*** Data in this exercise Section Begins ***

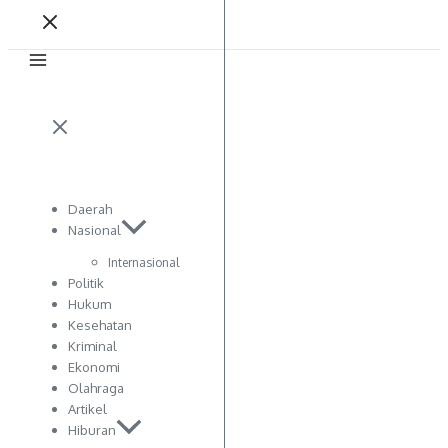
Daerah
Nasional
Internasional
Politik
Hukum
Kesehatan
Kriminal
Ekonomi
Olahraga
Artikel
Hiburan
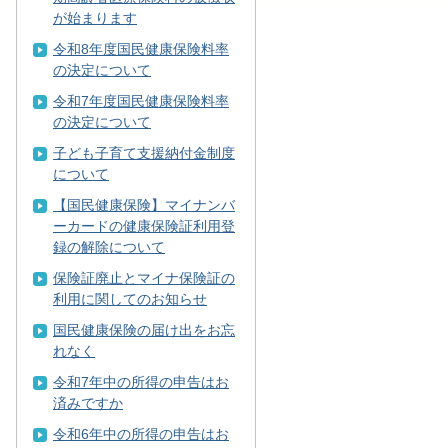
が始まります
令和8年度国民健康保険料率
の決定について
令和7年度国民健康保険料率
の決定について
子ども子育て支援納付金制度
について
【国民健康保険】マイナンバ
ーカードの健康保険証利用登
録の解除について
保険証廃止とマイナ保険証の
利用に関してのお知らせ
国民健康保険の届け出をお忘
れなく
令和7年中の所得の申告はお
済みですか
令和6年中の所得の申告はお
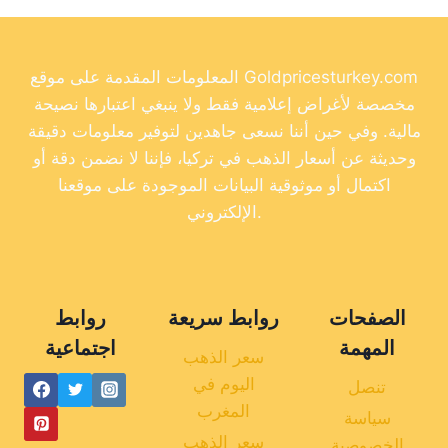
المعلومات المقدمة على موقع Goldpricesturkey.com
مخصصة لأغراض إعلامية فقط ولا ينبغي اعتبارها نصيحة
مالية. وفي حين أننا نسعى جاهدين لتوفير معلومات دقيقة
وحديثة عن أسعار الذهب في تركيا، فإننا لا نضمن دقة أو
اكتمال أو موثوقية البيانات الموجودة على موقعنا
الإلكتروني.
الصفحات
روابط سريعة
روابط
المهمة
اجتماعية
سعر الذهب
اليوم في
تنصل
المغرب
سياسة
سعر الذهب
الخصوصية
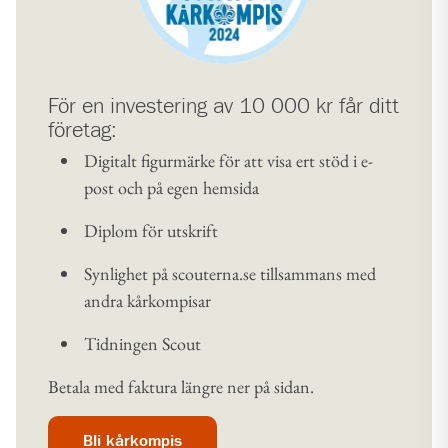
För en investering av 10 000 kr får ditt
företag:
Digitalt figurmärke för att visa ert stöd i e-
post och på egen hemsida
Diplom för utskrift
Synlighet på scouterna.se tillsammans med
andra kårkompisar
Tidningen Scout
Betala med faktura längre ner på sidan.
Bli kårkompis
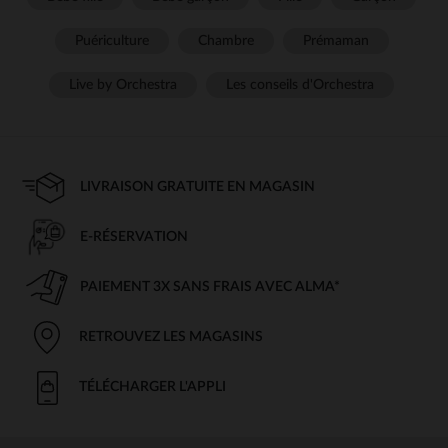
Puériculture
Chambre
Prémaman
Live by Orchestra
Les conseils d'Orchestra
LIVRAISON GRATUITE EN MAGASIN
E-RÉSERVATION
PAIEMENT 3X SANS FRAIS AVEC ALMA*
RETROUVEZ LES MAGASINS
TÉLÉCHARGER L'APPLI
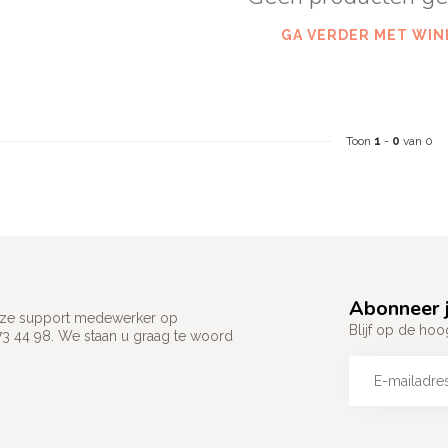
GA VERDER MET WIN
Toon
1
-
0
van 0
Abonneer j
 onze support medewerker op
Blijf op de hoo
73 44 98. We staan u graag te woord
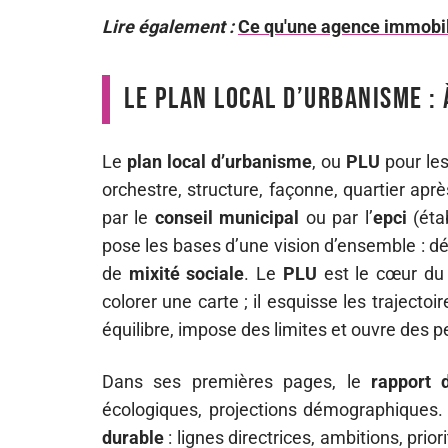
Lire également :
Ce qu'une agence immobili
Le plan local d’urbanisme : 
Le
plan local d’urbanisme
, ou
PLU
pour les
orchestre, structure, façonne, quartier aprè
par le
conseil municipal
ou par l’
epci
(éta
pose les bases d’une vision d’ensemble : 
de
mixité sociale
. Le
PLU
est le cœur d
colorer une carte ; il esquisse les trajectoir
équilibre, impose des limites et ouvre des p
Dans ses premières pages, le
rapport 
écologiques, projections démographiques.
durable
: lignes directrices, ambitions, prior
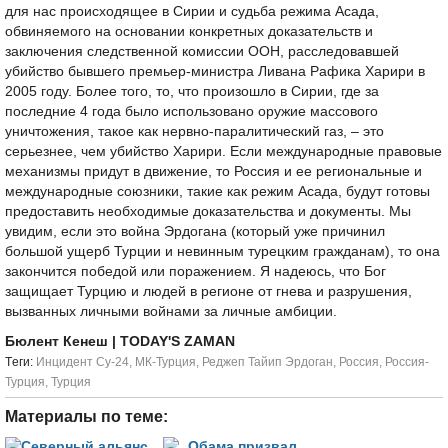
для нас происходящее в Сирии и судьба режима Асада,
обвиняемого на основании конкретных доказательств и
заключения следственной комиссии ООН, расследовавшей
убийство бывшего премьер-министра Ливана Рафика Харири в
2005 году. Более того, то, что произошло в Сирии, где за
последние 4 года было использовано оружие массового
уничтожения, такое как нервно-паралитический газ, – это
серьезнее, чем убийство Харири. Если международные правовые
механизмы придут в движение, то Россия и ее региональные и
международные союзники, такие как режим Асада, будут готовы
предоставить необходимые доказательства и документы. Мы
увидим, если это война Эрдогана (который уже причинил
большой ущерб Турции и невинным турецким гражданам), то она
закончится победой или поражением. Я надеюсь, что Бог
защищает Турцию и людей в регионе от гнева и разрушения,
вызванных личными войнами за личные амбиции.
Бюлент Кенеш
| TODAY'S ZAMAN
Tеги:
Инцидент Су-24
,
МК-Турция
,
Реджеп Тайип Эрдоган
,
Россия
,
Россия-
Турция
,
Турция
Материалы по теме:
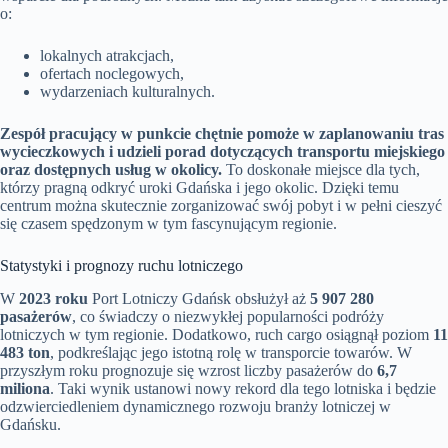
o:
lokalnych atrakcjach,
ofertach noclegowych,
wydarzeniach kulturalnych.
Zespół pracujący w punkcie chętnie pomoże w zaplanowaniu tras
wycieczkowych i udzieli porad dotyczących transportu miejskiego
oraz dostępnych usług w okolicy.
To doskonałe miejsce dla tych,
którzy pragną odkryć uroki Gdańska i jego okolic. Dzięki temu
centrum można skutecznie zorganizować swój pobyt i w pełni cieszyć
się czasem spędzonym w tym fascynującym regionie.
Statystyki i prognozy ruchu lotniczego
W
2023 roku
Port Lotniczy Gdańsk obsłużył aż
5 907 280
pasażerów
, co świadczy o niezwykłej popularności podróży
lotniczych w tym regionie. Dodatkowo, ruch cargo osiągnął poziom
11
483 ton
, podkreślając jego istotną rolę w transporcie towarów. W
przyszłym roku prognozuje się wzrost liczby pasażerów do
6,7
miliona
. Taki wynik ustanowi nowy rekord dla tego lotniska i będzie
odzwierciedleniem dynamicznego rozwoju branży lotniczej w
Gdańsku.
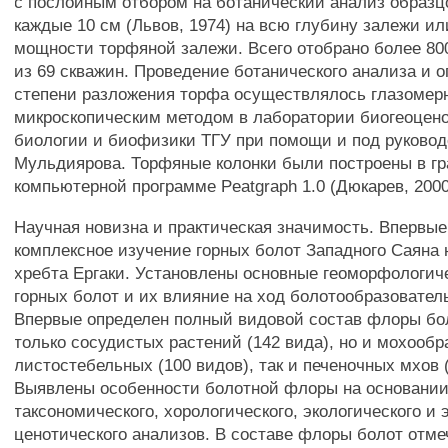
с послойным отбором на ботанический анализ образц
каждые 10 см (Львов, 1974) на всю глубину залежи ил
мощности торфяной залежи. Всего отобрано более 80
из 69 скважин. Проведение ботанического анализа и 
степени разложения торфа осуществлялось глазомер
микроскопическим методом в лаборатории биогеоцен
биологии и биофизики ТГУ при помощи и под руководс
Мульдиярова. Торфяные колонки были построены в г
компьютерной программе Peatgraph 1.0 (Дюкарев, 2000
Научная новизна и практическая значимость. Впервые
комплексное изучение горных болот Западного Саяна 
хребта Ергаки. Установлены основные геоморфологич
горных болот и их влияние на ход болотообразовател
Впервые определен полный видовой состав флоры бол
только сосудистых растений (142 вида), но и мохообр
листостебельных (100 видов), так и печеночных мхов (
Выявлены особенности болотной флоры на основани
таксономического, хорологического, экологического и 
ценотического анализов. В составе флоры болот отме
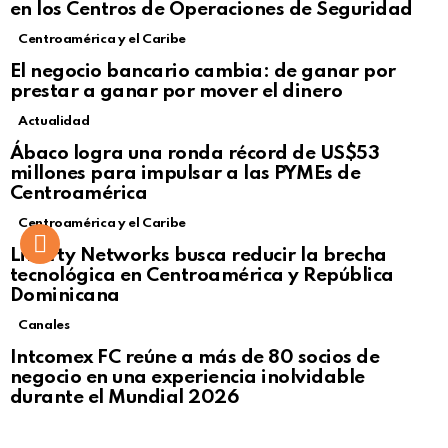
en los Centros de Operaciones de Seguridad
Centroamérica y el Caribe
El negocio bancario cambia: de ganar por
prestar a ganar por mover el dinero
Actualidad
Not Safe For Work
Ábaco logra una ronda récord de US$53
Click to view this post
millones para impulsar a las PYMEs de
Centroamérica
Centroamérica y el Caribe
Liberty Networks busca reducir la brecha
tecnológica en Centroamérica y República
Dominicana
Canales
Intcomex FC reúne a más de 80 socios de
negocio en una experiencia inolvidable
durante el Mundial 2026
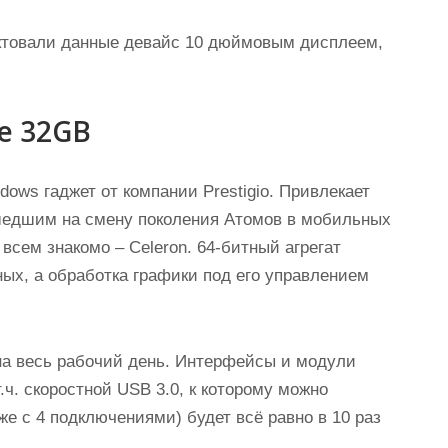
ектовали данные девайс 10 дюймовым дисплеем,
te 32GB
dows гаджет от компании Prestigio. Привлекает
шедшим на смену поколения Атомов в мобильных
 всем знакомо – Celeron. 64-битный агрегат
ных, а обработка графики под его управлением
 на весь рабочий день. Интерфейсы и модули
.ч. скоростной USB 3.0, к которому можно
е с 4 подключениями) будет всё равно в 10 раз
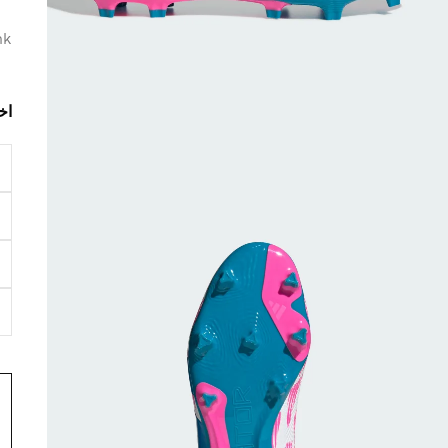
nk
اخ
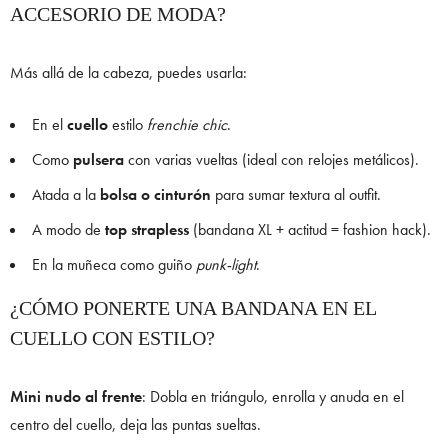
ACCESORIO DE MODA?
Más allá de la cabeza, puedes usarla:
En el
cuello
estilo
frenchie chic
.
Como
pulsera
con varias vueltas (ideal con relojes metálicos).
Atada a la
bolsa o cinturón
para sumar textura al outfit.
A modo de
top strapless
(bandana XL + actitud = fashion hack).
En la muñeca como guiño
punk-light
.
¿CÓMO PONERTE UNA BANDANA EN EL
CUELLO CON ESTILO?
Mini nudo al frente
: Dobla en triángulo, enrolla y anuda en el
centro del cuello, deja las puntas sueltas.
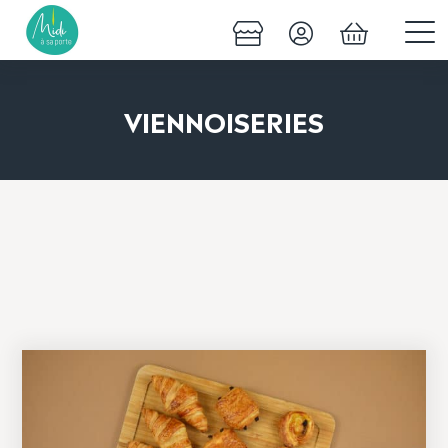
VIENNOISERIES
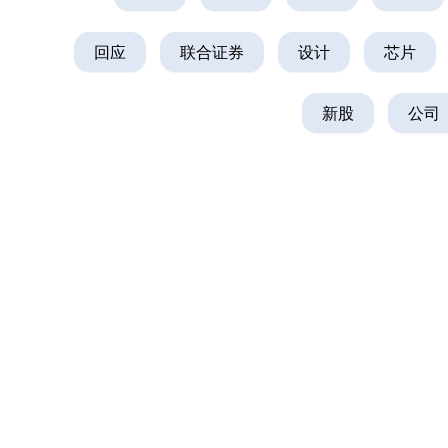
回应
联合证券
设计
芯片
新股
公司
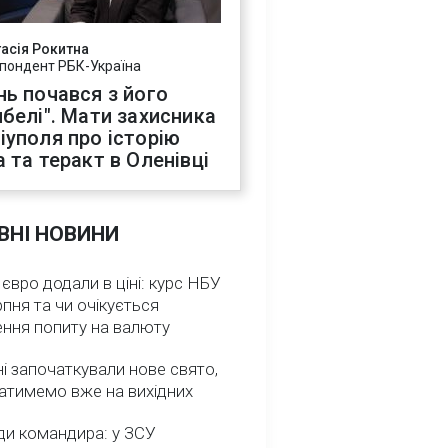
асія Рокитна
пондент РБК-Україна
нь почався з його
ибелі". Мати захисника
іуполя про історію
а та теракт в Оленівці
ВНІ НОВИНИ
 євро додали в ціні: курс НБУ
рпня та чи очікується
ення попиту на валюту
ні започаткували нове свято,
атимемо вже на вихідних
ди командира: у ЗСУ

*** Data in this exercise Section Ends ***

▶ **Activity**
In these entries, please give the number of lines holding the string "post" and nothing more.

▶ **Problem solution**
2